God reminded me that there is not a single person on this planet that can inconvenience me.
The Lord did not create any human being with the purpose of being an inconvenience to other people. In fact, He created us all for just the opposite—to live in community with one another, and to lift each other up—not complain about how our brothers or sisters are inconveniencing OUR lives.
I was also reminded that no matter what the situation, whether that 12-year-old boy had a disability or not, we are called to be kind.
It shouldn’t have taken realizing that this kid had a disability, for me to keep my words from flying foolishly out of my mouth. The annoyance that I was feeling was not created by God. And I was not created to feel things like that toward people that I share this life with.

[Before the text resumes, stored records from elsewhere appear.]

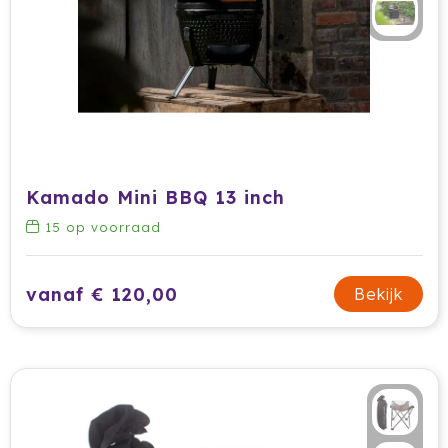
Kamado Mini BBQ 13 inch
15
op voorraad
vanaf € 120,00
Bekijk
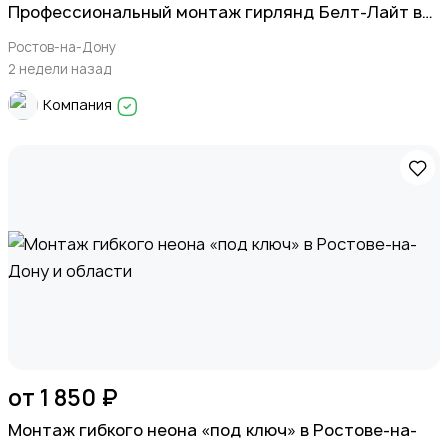
Экспортные поставки и крупный опт (B2B)
Профессиональный монтаж гирлянд Белт-Лайт в
Ростове и области
Ростов-на-Дону
2 недели назад
Компания
Спорт и отдых
Красота и здоровье
от 1 850 ₽
Монтаж гибкого неона «под ключ» в Ростове-на-
Хэндмейд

In the same way that Jesus reminded me to be kind to everyone, He reminded me that I am only shown the surface layer of what’s really going on in people’s lives. To me, that 12-year-old boy was invisibly disabled. I couldn’t see that there was something different about him. The truth is, I shouldn’t have to know that there’s something different about him for me to automatically be kind.
I have to wonder how often I don’t see the battles that someone is facing, but mindlessly allow my human-ness to judge them for the things I can see.
My prayer is that we can all walk through today, and everyday, reminded of the kindness that God calls us to, and unconditionally shows us on a daily basis. I hope we can all feel that punch in the face when we let the enemy influence our human-ness, and foolishly let our words and emotions fly.
Because it’s simple really—everyone you meet is fighting a hard battle. So just be kind.